2017年5月18日 第20号

 バンクーバー市パークボードは15日、賛成多数でバンクーバー水族館での新たな鯨類保有禁止を決定した。決定事項の中には、現在保有している鯨類も含め、水族館でのイルカショーなどへの参加も禁止している。

 バンクーバー水族館では、現在イルカ類など3頭を保有。しかし、鯨類の保有については反対者も多く、反対派はこれまで何度も保有禁止をパークボードに訴えていた。

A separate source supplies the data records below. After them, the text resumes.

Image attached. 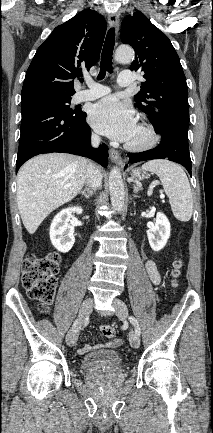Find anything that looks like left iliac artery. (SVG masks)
I'll return each instance as SVG.
<instances>
[{
	"mask_svg": "<svg viewBox=\"0 0 213 433\" xmlns=\"http://www.w3.org/2000/svg\"><path fill=\"white\" fill-rule=\"evenodd\" d=\"M129 320L132 323V325L135 327V333L139 336L141 334V329L137 319L133 316H130Z\"/></svg>",
	"mask_w": 213,
	"mask_h": 433,
	"instance_id": "1",
	"label": "left iliac artery"
}]
</instances>
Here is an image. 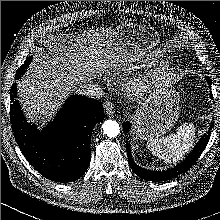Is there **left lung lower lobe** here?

 今回7人中6人のパークボード委員が賛成に回った背景には、昨年11月、2頭の親子ベルーガが原因不明で相次いで死亡したことがある。水族館では徹底的な原因究明を行ったが、いまだに原因は特定できず、毒による人為的な可能性も残されている。

 今回の決定に水族館側は法的な措置も視野に入れ、戦う姿勢を見せている。同水族館館長ジョン・ナイチンゲール博士は、パークボードの決定後、会議場の周りで保有継続を訴えていた水族館の立場に賛成するサポーターに向け「これで終わりではない。我々はイルカたちに最適な環境を提供するために戦い続ける」と語った。

 バンクーバー水族館は、海洋哺乳類レスキューセンターを保有し、海洋哺乳類の治療、リハビリセンターも兼ねている。カナダ西部沿岸だけでなく、太平洋全般を網羅し、傷ついたイルカやオットセイなどの大型海洋生物は同水族館に運ばれケアされる。こうして運ばれた哺乳類の90パーセントは自然へと返されるが、自然界では生き残れないと判断された動物は水族館で保有飼育している。

 パークボードによると、リハビリセンターはパークボード管轄外にあるため、今回の決定の対象外になるという。水族館側はイルカなどが今後保有できなければ、リハビリセンターで快復した海洋動物を飼育できる場所がないため、大きな影響が出ると主張している。